Dimanche, le président sortant Robert Mugabe a été proclamé vainqueur d’un simulacre de présidentielle où il était seul en lice après le retrait du leader du MDC découragé par la répression. M. Mugabe a immédiatement été investi et s’est ensuite envolé pour l’Egypte.
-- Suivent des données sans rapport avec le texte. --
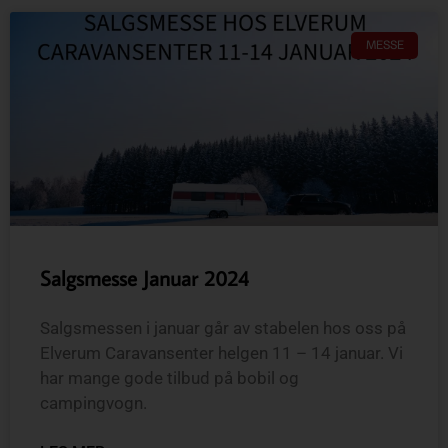
MESSE
Salgsmesse Januar 2024
Salgsmessen i januar går av stabelen hos oss på
Elverum Caravansenter helgen 11 – 14 januar. Vi
har mange gode tilbud på bobil og
campingvogn.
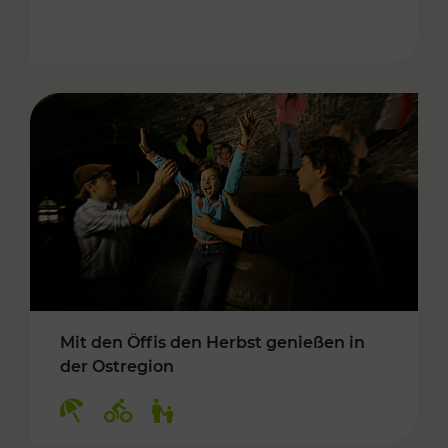
Mit den Öffis den Herbst genießen in
der Ostregion
Kategorien: Erholung, Radwege, Für Kinder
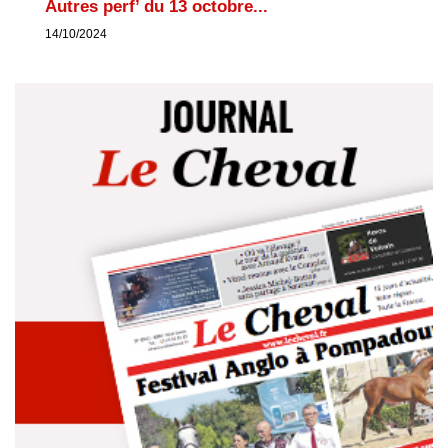
Autres perf’ du 13 octobre...
14/10/2024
En mars 2007, la Communauté de développement d’Afrique australe (SADC) avait chargé le président Mbeki, qui a toujours prôné une « diplomatie discrète » chez son voisin, d’une mission de médiation au Zimbabwe.
Le MDC l’a souvent accusé de complaisance et a demandé à plusieurs reprises sa révocation. «Nous sommes mécontents du rôle joué par le président Mbeki, mais les pays de la SADC le considère toujours comme le médiateur. Nous sommes prêts à trouver un compromis avec un médiateur de la SADC soutenu par un envoyé permanent de l’UA», a précisé M. Sibotshiwe. Selon lui, «la crise s’est tellement aggravée qu’elle dépasse désormais la SADC et nécessite la participation de l’UA». Le second tour de la présidentielle, vendredi, avait été précédé d’une vague de violences politiques et le scrutin a lui-même été marqué par des intimidations généralisées. Les observateurs d’Afrique australe et le secrétaire général des Nations unies Ban Ki-moon ont dénoncé un scrutin qui «ne reflète pas la volonté du peuple».
L’Afrique a jusqu’à présent observé un silence gêné, bien qu’elle soit pressée de toutes parts de rejeter l’élection.